DataLoader loading hidden image files

I’m trying to load images using a DataLoader with a specific batch size to feed into a CNN.

mean = torch.tensor([0.5], dtype=torch.float32)
std = torch.tensor([0.5], dtype=torch.float32)

train_transforms = transforms.Compose([transforms.Resize(size=(700, 700)),
                                       transforms.RandomHorizontalFlip(p=0.5),
                                       transforms.RandomPerspective(distortion_scale=0.1, p=1),
                                       transforms.Grayscale(1),
                                       transforms.ToTensor(),
                                       transforms.Normalize(mean, std)]) 

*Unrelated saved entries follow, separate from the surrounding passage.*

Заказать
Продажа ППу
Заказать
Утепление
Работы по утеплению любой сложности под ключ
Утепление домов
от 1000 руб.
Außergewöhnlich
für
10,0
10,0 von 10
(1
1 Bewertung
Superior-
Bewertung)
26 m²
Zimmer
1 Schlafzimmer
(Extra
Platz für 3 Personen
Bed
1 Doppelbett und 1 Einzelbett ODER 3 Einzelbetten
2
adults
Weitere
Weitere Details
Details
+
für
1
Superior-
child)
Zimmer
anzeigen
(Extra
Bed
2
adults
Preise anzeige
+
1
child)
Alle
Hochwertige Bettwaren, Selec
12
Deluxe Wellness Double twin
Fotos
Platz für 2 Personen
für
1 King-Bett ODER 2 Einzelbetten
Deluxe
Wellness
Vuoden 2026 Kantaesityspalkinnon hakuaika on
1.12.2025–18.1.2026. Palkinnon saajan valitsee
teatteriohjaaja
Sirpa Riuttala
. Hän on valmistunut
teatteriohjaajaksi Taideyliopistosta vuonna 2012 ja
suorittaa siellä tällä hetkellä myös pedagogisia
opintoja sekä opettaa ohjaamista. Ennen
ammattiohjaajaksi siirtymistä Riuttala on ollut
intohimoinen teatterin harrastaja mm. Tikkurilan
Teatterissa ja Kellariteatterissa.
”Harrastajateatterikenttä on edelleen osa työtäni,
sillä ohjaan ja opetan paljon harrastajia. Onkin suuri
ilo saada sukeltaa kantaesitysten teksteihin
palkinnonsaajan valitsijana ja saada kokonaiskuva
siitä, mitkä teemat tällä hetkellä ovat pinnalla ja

test_transforms = transforms.Compose([transforms.Resize((700, 700)),
                                      transforms.ToTensor(),
                                      transforms.Normalize(mean, std)]) 

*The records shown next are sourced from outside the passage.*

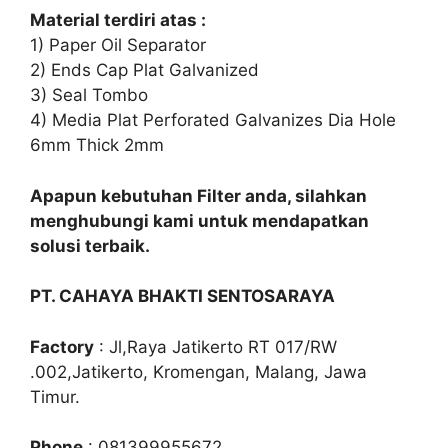
Material terdiri atas :
1) Paper Oil Separator
2) Ends Cap Plat Galvanized
3) Seal Tombo
4) Media Plat Perforated Galvanizes Dia Hole
6mm Thick 2mm
Apapun kebutuhan Filter anda, silahkan
menghubungi kami untuk mendapatkan
solusi terbaik.
PT. CAHAYA BHAKTI SENTOSARAYA
Factory
: Jl,Raya Jatikerto RT 017/RW
.002,Jatikerto, Kromengan, Malang, Jawa
Timur.
Phone
: 081399955672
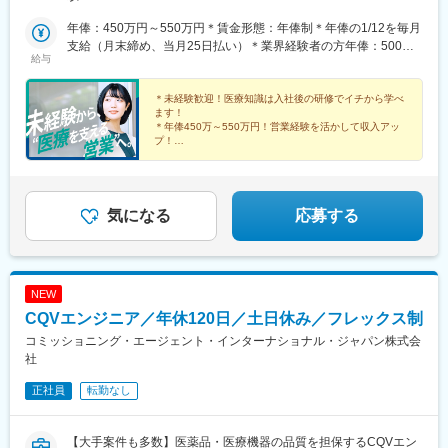
州：福岡県・佐賀県・長崎県・熊本県・大分県・宮崎県・鹿児島
県【東京本社】東京都豊島区西池袋3-27-12 池袋ウェストパーク
年俸：450万円～550万円＊賃金形態：年俸制＊年俸の1/12を毎月
ビル＊各線「池袋駅」西口より徒歩5分【大阪オフィス】大阪府大
支給（月末締め、当月25日払い）＊業界経験者の方年俸：500万
給与
阪市西区靭本町1-11-7 信濃橋三井ビルディング2F＊Osaka Metro
円～680万円
各線「本町駅」より徒歩1分【福岡オフィス】福岡県福岡市博多区
博多駅前2-19-24 大博センタービル6F＊JR・福岡市地下鉄各線
＊未経験歓迎！医療知識は入社後の研修でイチから学べ
ます！
「博多駅」より徒歩5分
＊年俸450万～550万円！営業経験を活かして収入アッ
プ！
＊年間休日120日以上／土日祝休み／手当＆福利厚生充
実
＊有給取得率76.9％・育休復帰率95％など働きやすい環
境♪
気になる
応募する
NEW
CQVエンジニア／年休120日／土日休み／フレックス制
コミッショニング・エージェント・インターナショナル・ジャパン株式会
社
正社員
転勤なし
【大手案件も多数】医薬品・医療機器の品質を担保するCQVエン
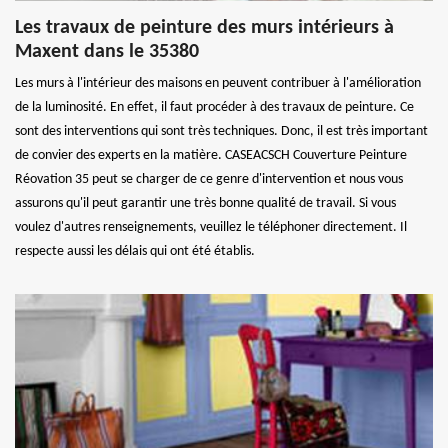
Les travaux de peinture des murs intérieurs à
Maxent dans le 35380
Les murs à l'intérieur des maisons en peuvent contribuer à l'amélioration
de la luminosité. En effet, il faut procéder à des travaux de peinture. Ce
sont des interventions qui sont très techniques. Donc, il est très important
de convier des experts en la matière. CASEACSCH Couverture Peinture
Réovation 35 peut se charger de ce genre d'intervention et nous vous
assurons qu'il peut garantir une très bonne qualité de travail. Si vous
voulez d'autres renseignements, veuillez le téléphoner directement. Il
respecte aussi les délais qui ont été établis.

train_data = ImageFolder(train_dir, transform=train_transforms)
test_data = ImageFolder(test_dir, transform=test_transforms)

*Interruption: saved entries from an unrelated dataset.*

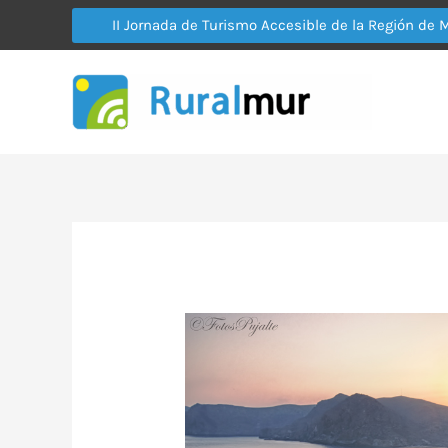
Ir
II Jornada de Turismo Accesible de la Región de 
al
contenido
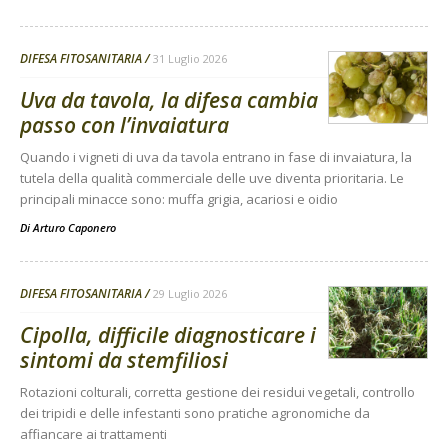
DIFESA FITOSANITARIA
31 Luglio 2026
Uva da tavola, la difesa cambia
passo con l’invaiatura
Quando i vigneti di uva da tavola entrano in fase di invaiatura, la
tutela della qualità commerciale delle uve diventa prioritaria. Le
principali minacce sono: muffa grigia, acariosi e oidio
Di
Arturo Caponero
DIFESA FITOSANITARIA
29 Luglio 2026
Cipolla, difficile diagnosticare i
sintomi da stemfiliosi
Rotazioni colturali, corretta gestione dei residui vegetali, controllo
dei tripidi e delle infestanti sono pratiche agronomiche da
affiancare ai trattamenti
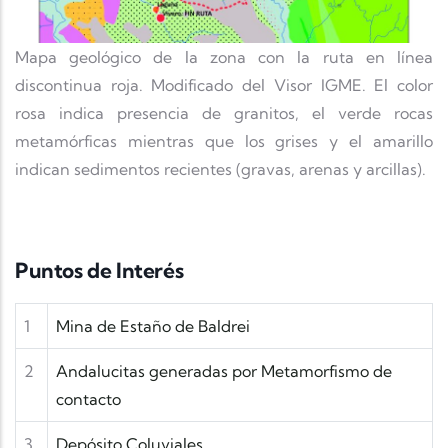
Mapa geológico de la zona con la ruta en línea
discontinua roja. Modificado del Visor IGME. El color
rosa indica presencia de granitos, el verde rocas
metamórficas mientras que los grises y el amarillo
indican sedimentos recientes (gravas, arenas y arcillas).
Puntos de Interés
1
Mina de Estaño de Baldrei
2
Andalucitas generadas por Metamorfismo de
contacto
3
Depósito Coluviales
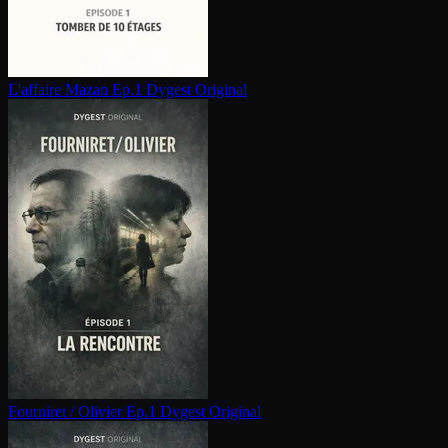
L'affaire Mazan Ep.1
Dygest Original
Fourniret / Olivier Ep.1
Dygest Original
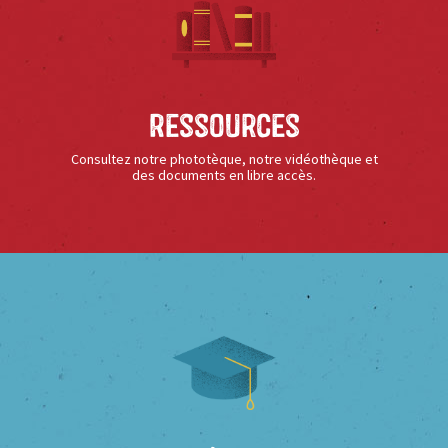
Ressources
Consultez notre phototèque, notre vidéothèque et
des documents en libre accès.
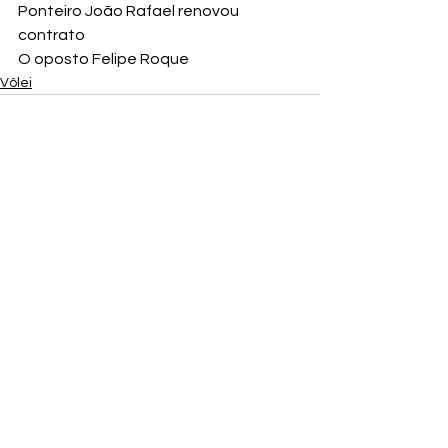
Ponteiro João Rafael renovou 
contrato
O oposto Felipe Roque
Vôlei
Ver tudo
Posts recentes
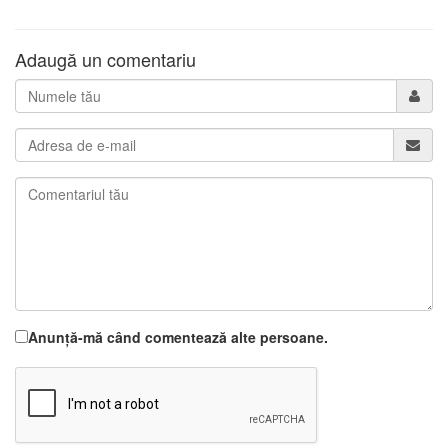
Adaugă un comentariu
Anunță-mă când comentează alte persoane.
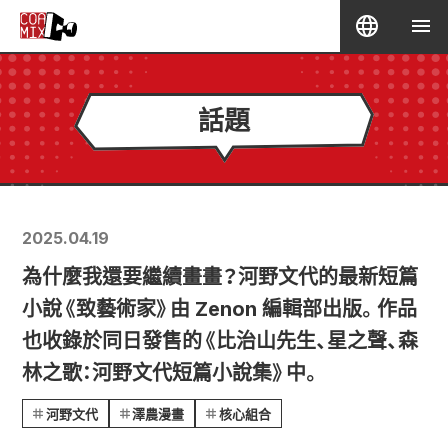
話題
2025.04.19
為什麼我還要繼續畫畫？河野文代的最新短篇
小說《致藝術家》由 Zenon 編輯部出版。作品
也收錄於同日發售的《比治山先生、星之聲、森
林之歌：河野文代短篇小說集》中。
河野文代
澤農漫畫
核心組合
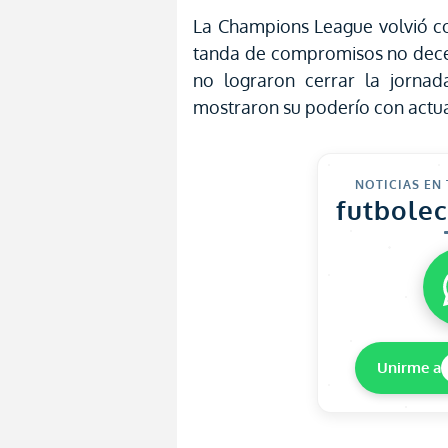
La Champions League volvió co
tanda de compromisos no dece
no lograron cerrar la jornad
mostraron su poderío con actu
NOTICIAS EN
futbole
Unirme a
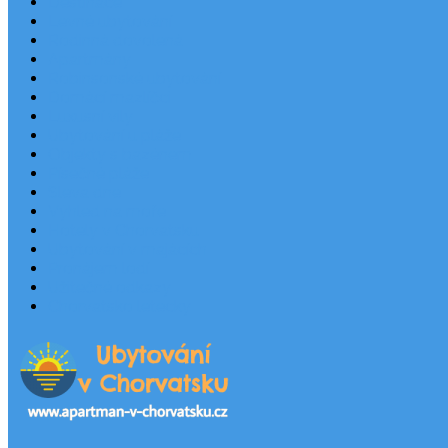
Destinace
Levné ubytování
Rodinná dovolená
Apartmány
Robinsonské ubytování
Domácí mazlíčci
Luxusní vily
Ubytování u pláže
Objekty s bazénem
Písečné pláže
Sleva dne
Výhled na moře
Hotely v Chorvatsku
Ubytování v majácích
Pronájem lodí
Užitečné odkazy
Chorvatsko letecky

train_loader = DataLoader(train_data, batch_size=64, shuffle=True)
test_loader = DataLoader(test_data, batch_size=32, shuffle=True)

When loading the (images, labels) pair vis next:

data_iter = iter(data_loader)
images, labels = next(data_iter)

I get this error:

UnidentifiedImageError: cannot identify image file <_io.BufferedReader name='./data/train/1. angle-high/._Screen Shot 2020-11-29 at 8.23.59 AM.png'>

Checking for hidden files using command+shift+. in MacOS, I can’t find any hidden files (starting with “._” in the directory).

Hi. Yep, mac makes this kind of files in their file system.
You have couple of options here:

  1. Make sure there are no files like this in your folder. You can check in mac terminal with ls -la which will show files starting with dots and remove lets say files started with “._” manually. Don’t like this option, though.
  2. You can make you ImageFolder dataset robust to erroneus data. According to documentation you can use argument is_valid_file and provide with callable to evaluate the file validity. After that your dataset will ignore invalid files.

Minimal example:

import torchvision
from pathlib import Path

def check_valid(path):
    path = Path(path)
    return not path.stem.startswith('._')

ds = torchvision.datasets.ImageFolder('your_root_folder_here',  is_valid_file=check_valid)

Hope, it helps!

1 Like

@Alexey_Demyanchuk Thank you so much! This is a really clean solution, and it works - also, didn’t know about ls -la thanks for the tip!

1 Like